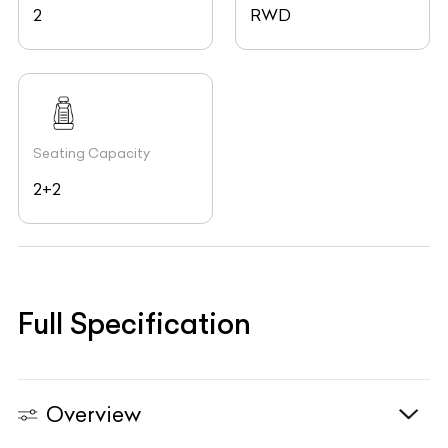
2
RWD
Seating Capacity
2+2
Full Specification
Overview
++++++++++++++++++++
From the first line to the last, please copy the data exactly, with the pictures left out.

2
RWD
Seating Capacity
2+2
Full Specification
Overview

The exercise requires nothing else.